Try it
Instruction for the listing below: copy exactly, and only, the lines from the one holding "بزرگتر می شود" through its last line, omitting any picture.

Study material
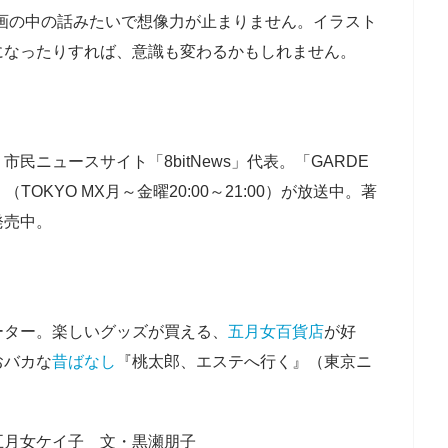
画の中の話みたいで想像力が止まりません。イラスト
になったりすれば、意識も変わるかもしれません。
民ニュースサイト「8bitNews」代表。「GARDE
on』（TOKYO MX月～金曜20:00～21:00）が放送中。著
発売中。
ーター。楽しいグッズが買える、
五月女百貨店
が好
おバカな
昔ばなし
『桃太郎、エステへ行く』（東京ニ
五月女ケイ子 文・黒瀬朋子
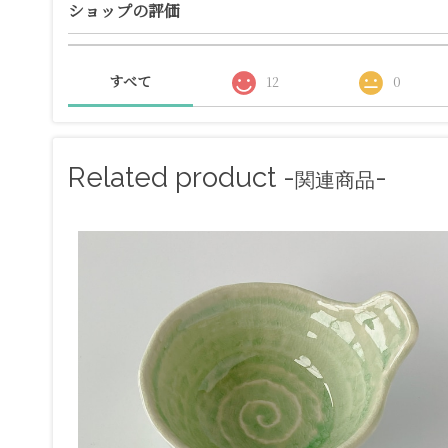
ショップの評価
すべて
12
0
Related product -
-
関連商品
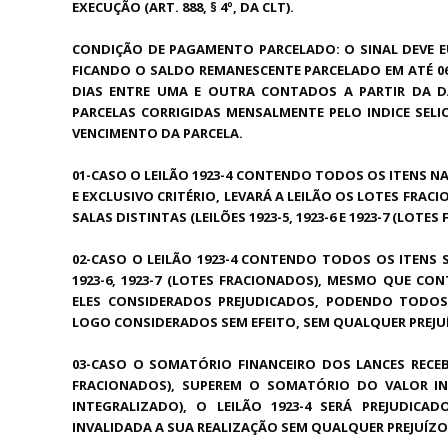
EXECUÇÃO (ART. 888, § 4º, DA CLT).
CONDIÇÃO DE PAGAMENTO PARCELADO: O SINAL DEVE E
FICANDO O SALDO REMANESCENTE PARCELADO EM ATÉ 06(
DIAS ENTRE UMA E OUTRA CONTADOS A PARTIR DA 
PARCELAS CORRIGIDAS MENSALMENTE PELO INDICE SELI
VENCIMENTO DA PARCELA.
01-CASO O LEILÃO 1923-4 CONTENDO TODOS OS ITENS NA
E EXCLUSIVO CRITÉRIO, LEVARÁ A LEILÃO OS LOTES FRA
SALAS DISTINTAS (LEILÕES 1923-5, 1923-6 E 1923-7 (LOTE
02-CASO O LEILÃO 1923-4 CONTENDO TODOS OS ITENS S
1923-6, 1923-7 (LOTES FRACIONADOS), MESMO QUE C
ELES CONSIDERADOS PREJUDICADOS, PODENDO TODOS
LOGO CONSIDERADOS SEM EFEITO, SEM QUALQUER PREJUÍ
03-CASO O SOMATÓRIO FINANCEIRO DOS LANCES RECEBID
FRACIONADOS), SUPEREM O SOMATÓRIO DO VALOR IN
INTEGRALIZADO), O LEILÃO 1923-4 SERÁ PREJUDIC
INVALIDADA A SUA REALIZAÇÃO SEM QUALQUER PREJUÍZO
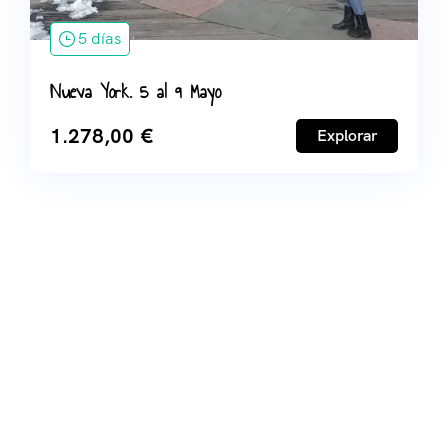
5 días
Nueva York. 5 al 9 Mayo
1.278,00
€
Explorar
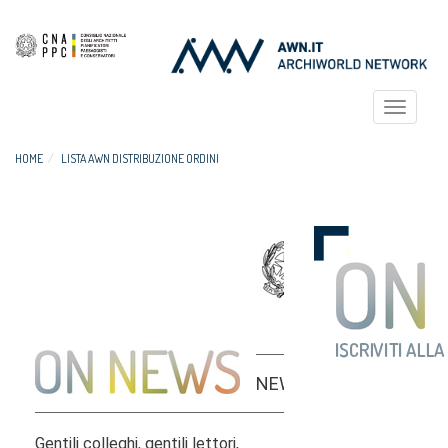
Toggle
navigat
HOME
LISTA AWN DISTRIBUZIONE ORDINI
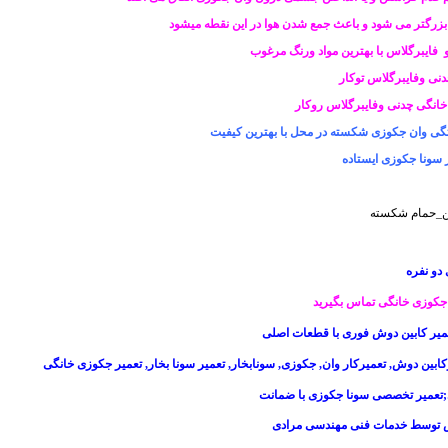
بزرگتر می شود و باعث جمع شدن هوا در این نقطه میشود
فایبرگلاس با بهترین مواد ورنگ مرغوب
نی وفایبرگلاس توکار
انگی چدنی وفایبرگلاس روکار
گی وان جکوزی شکسته در محل با بهترین کیفیت
 سونا جکوزی ایستاده
ین_حمام شکسته
دو نفره
جکوزی خانگی
تماس بگیرید
میر کابین دوش
فوری با قطعات اصلی
کابین دوش
,
تعمیرکار وان
,
جکوزی
,
سونابخار
,
تعمیر سونا بخار
,
تعمیر جکوزی خانگی
ی;تعمیر تخصصی سونا جکوزی با ضمانت
وش توسط خدمات فنی مهندسی مرادی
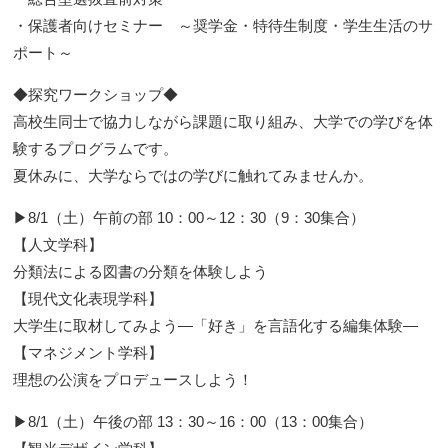
・保護者向けセミナー ～奨学金・特待生制度・学生生活のサ
ポート～
◆探究ワークショップ◆
高校生同士で協力しながら課題に取り組み、大学での学びを体
験するプログラムです。
夏休みに、大学ならではの学びに触れてみませんか。
▶8/1（土）午前の部 10：00～12：30（9：30集合）
【人文学科】
分類法による図書の分類を体験しよう
【現代文化表現学科】
大学生に取材してみよう―「好き」を言語化する編集体験―
【マネジメント学科】
理想の公演をプロデュースしよう！
▶8/1（土）午後の部 13：30～16：00（13：00集合）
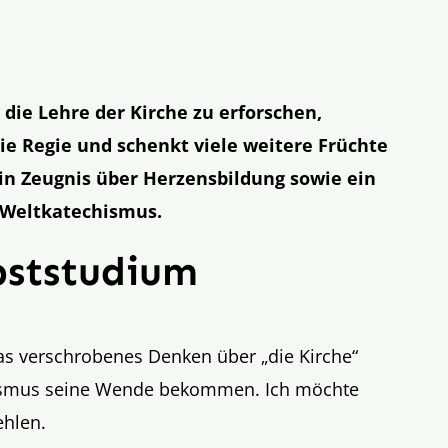
die Lehre der Kirche zu erforschen,
ie Regie und schenkt viele weitere Früchte
in Zeugnis über Herzensbildung sowie ein
 Weltkatechismus.
bststudium
as verschrobenes Denken über „die Kirche“
hismus seine Wende bekommen. Ich möchte
ehlen.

Result of the task
بزرگتر می شود و باعث جمع شدن هوا در این نقطه میشود
فایبرگلاس با بهترین مواد ورنگ مرغوب
نی وفایبرگلاس توکار
انگی چدنی وفایبرگلاس روکار
گی وان جکوزی شکسته در محل با بهترین کیفیت
 سونا جکوزی ایستاده
ین_حمام شکسته
دو نفره
جکوزی خانگی
تماس بگیرید
میر کابین دوش
فوری با قطعات اصلی
کابین دوش
,
تعمیرکار وان
,
جکوزی
,
سونابخار
,
تعمیر سونا بخار
,
تعمیر جکوزی خانگی
ی;تعمیر تخصصی سونا جکوزی با ضمانت
وش توسط خدمات فنی مهندسی مرادی
・保護者向けセミナー ～奨学金・特待生制度・学生生活のサ
ポート～
◆探究ワークショップ◆
高校生同士で協力しながら課題に取り組み、大学での学びを体
験するプログラムです。
夏休みに、大学ならではの学びに触れてみませんか。
▶8/1（土）午前の部 10：00～12：30（9：30集合）
【人文学科】
分類法による図書の分類を体験しよう
【現代文化表現学科】
大学生に取材してみよう―「好き」を言語化する編集体験―
【マネジメント学科】
理想の公演をプロデュースしよう！
▶8/1（土）午後の部 13：30～16：00（13：00集合）
die Lehre der Kirche zu erforschen,
ie Regie und schenkt viele weitere Früchte
in Zeugnis über Herzensbildung sowie ein
 Weltkatechismus.
bststudium
as verschrobenes Denken über „die Kirche“
hismus seine Wende bekommen. Ich möchte
ehlen.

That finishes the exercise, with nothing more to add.